ABOUT THIS EXERCISE: Set down, please, the line that contains "LEAVE A REPLY" and every line that follows it to the end of the records, exactly; do not include pictures.

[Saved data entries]
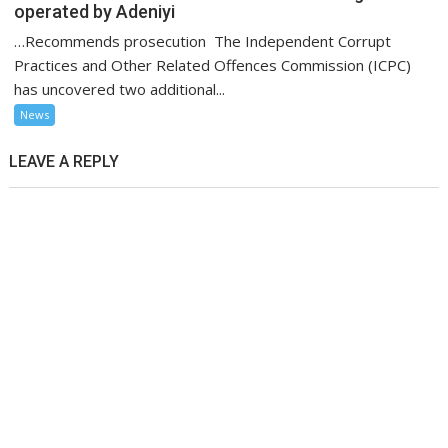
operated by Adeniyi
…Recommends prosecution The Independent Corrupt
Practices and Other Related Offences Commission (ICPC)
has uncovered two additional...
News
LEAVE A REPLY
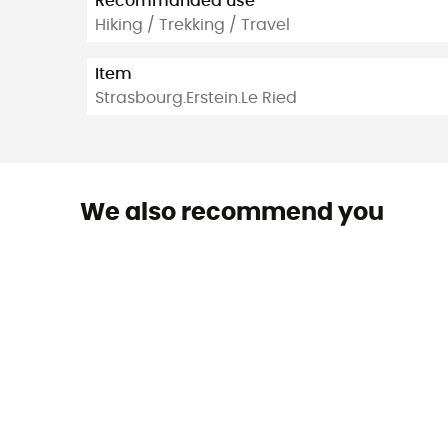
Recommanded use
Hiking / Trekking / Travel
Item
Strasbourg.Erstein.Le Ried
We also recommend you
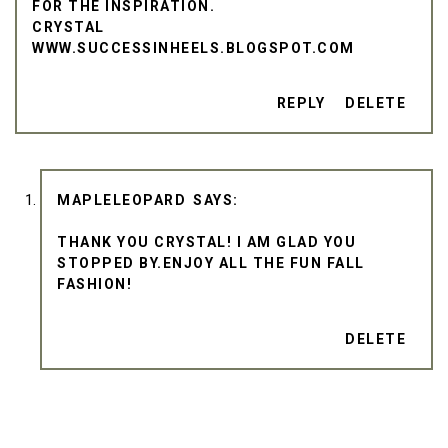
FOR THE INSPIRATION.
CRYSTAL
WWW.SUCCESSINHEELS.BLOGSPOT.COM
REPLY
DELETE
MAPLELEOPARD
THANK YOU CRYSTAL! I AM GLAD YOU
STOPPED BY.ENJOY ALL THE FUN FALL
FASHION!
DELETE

OUTPUT FOR THIS EXERCISE:
LEAVE A REPLY
Recommanded use
Hiking / Trekking / Travel
Item
Strasbourg.Erstein.Le Ried
We also recommend you
FOR THE INSPIRATION.
CRYSTAL
WWW.SUCCESSINHEELS.BLOGSPOT.COM
REPLY
DELETE
MAPLELEOPARD
THANK YOU CRYSTAL! I AM GLAD YOU
STOPPED BY.ENJOY ALL THE FUN FALL
FASHION!
DELETE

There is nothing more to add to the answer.